Diagnosing Prediabetes: How To Test For Pre Diabetes?
My quest started with first understanding prediabetes mellitus. I wanted to know the answer to what was really happening to my body, what to expect and how to manage it. I wanted to gather all pre diabetes information that is based on sound research, not just conventional wisdom. I wanted to understand why it happened to me and how do I prevent diabetes type 2. How do I stop prediabetes mellitus progression? Is there such as thing as pre diabetes type 2? Or pre diabetes mellitus?

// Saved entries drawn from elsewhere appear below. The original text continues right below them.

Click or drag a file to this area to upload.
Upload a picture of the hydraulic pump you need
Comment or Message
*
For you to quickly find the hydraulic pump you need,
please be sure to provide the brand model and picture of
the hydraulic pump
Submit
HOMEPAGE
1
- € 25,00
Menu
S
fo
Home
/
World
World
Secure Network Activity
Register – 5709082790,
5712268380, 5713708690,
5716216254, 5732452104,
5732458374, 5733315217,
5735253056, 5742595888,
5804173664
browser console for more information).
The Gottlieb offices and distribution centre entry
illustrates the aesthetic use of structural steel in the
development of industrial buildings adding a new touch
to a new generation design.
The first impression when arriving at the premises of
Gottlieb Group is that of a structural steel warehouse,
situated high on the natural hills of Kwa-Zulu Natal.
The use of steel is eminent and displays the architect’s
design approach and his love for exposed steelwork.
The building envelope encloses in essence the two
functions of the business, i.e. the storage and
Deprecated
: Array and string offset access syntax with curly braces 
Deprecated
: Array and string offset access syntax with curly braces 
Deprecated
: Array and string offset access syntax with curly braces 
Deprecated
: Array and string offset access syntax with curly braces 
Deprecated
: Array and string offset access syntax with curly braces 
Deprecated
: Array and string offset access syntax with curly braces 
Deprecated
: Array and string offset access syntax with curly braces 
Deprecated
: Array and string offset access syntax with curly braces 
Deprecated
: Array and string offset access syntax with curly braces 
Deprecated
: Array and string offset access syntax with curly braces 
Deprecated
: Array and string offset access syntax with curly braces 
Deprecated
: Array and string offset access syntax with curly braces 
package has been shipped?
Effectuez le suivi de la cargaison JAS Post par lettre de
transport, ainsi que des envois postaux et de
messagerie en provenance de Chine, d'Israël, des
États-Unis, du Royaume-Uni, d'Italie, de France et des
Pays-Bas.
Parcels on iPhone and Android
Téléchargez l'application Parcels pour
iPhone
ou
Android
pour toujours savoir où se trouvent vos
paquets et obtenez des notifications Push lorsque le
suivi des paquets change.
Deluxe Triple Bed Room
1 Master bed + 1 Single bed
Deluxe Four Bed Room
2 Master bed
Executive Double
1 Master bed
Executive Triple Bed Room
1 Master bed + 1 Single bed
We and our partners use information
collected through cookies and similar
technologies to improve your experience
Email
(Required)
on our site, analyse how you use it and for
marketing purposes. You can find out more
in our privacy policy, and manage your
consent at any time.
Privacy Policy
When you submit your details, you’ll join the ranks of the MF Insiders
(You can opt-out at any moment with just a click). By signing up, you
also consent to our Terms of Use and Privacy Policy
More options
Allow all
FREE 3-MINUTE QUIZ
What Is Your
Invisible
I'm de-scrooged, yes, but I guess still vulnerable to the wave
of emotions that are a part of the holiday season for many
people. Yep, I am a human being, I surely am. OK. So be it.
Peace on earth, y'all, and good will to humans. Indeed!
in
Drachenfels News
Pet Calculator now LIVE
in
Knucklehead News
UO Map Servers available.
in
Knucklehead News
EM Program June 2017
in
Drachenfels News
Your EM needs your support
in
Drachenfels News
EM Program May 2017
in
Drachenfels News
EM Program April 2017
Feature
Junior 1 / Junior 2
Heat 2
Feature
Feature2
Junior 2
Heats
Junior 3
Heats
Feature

Or is it just an intermediate stage for any form of diabetes? How likely I am to get diabetes in the future? How soon? What could be the pre diabetes complications? I had many questions running through my head and so being a research scientist, I started my literature survey to find eveything about pre diabetes. Put simply, if you have pre-diabetes, you are at high risk of developing diabetes type 2, or diabetes mellitus. You also have an increased risk of developing heart diseases. Pre diabetes is a condition in which the blood sugar level is above its normal range, but still not high enough to be classified as diabetes. The normal range of fasting blood sugar level is supposed to be under 100 mg/dl. For diabetes, we are talking a fasting plasma glucose level of about 125 mg/dl. So, if you have fasting blood sugar level is between 100 mg/dl and 125 mg/dl, then you are considered prediabetic. I have listed additional pre diabetes tests later in this article. For a quick summary, here’s the infographic released by CDC in its 2014 report on diabetes and pre diabetes. But there are two specific categories of pre diabetes that you might fall into. If your fasting glucose level is between 100-125 mg/dl, then you have “Impaired Fasting Glucose (IFG)”. If on the other hand, a two-hour oral gluco Continue reading >>
Can Diabetes Kill You?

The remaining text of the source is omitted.